I first came across the author when I was deep into new motherhood and by deep into I mean hanging on for dear life and searching for support. Why wasn’t I completely and utterly thrilled by my lot? I mean I loved my baby, but the crying, the fussiness, the constant neediness. No one told me it would be so hard. Or more exactly, why, even though my baby and I were inseparable, I felt so alone. Well, I sort of was, all alone. Not as alone as single parent Gore was as a young new mom, but nearly. My partner worked long hours and when he wasn’t working he was pursuing his hobbies. I don’t blame him; he didn’t know any better than I did how to be a parent or a partner of a parent. In the absence of nearby family he was pretty much all I had in the day to day. At twenty two with an infant, my relationship with friends changed. They weren’t interested in talking about diapers or, and this still gives me the warm fuzzies, what it was like when my baby smiled or that first giggle. And I may have smelled. Bad. Showers were in short supply.

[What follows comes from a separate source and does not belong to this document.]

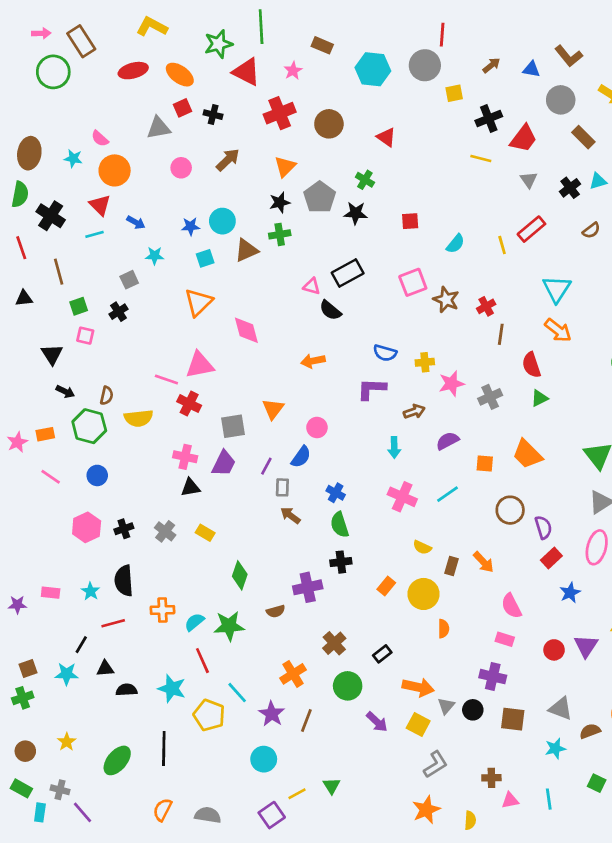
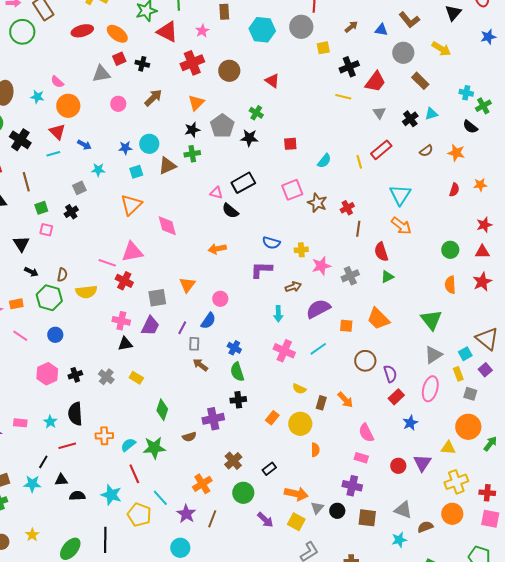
brown rectangle: (322, 45) -> (224, 12), turned 63
purple semicircle: (447, 441) -> (318, 309), size x1.4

When they joke there is no operating manual, it isn’t a joke. There simply isn’t. We find our way. And when we get lost we, or me, turn to books. I search for shared experience in the form of the written word. And boy did The Mother Trip: Hip Mama’s Guide to Staying Sane in the Chaos of Motherhood bail me out. It turns out that although I felt alone, like so often happens, I wasn’t actually. In fact, mothers throughout history have had a similar experience. I just didn’t know it. And somehow, finding out about this secret society of motherhood made it a lot better. The Mother Trip gave a voice to my experiences. It was a revelation.
I read The Mother Trip three times and have it on hand should I ever come across a woman in need of a life raft. Aside from the content, Gore’s unique tone left me yearning for more. By the time baby number two came along, I was ready to supplement my round the clock feedings with something that would take me out of the reality of early motherhood and into someone else’s life, at least for the space of a few hundred pages. Along came The Atlas of the Human Heart a memoir leading up to Gore’s pregnancy, which undoubtedly influenced The Mother Trip. The unique thing about motherhood, unlike some other life experiences, is it ends up influencing every aspect of the mother’s life, thereafter, forever.

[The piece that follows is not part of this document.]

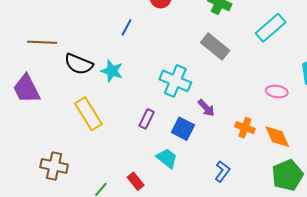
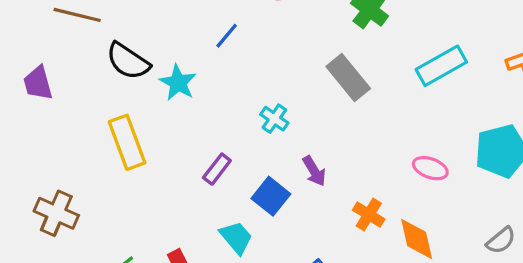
blue line: (127, 27) -> (227, 36), moved
cyan cross: (175, 81) -> (274, 119), size x0.6
purple trapezoid: (27, 89) -> (38, 83), size x0.7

In The Atlas of the Human Heart Gore takes us on her travels around the world during the years of her mid-to- late teens where she meets characters that could have starred in a novel and we, the reader get to better understand her, as best as an astute teen can understand herself. In this case, it’s quite a bit, but perhaps that is due to time’s gift of reflection. Looking back with wizened eyes and ears we see and comprehend things with more clarity than we may have when we were young and “in it.”

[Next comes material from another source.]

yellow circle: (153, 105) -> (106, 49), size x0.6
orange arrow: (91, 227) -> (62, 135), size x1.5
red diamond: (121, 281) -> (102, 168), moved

I offered this book to my sister, roughly ten years my junior, as she found herself on a journey much like Gore’s. Both visit the underbelly of the world and have an expedition revealing the splendor of being young and independent on the road. I lost track of Gore after that, perhaps, having attuned to life as a mother and swept up in the chaos and beauty of life with children. However, the dust eventually settled, at least temporarily and reading once more became a reality. That is books beyond Good Night Moon and Magic Tree House, books I adore, but you know.
In Bluebird Ariel Gore not only follows the thread of the study of happiness and how it relates to women, but also weaves history, including the ancient Greeks – their understanding of happiness had to do with being favored (or not) by the gods. And the Norse. Fun fact: the root happ is derived from the Norse word for “luck” or “chance.” She also mentions the US Declaration of Independence states that Americans have the inalienable right to the pursuit of happiness. Noted gov'nah.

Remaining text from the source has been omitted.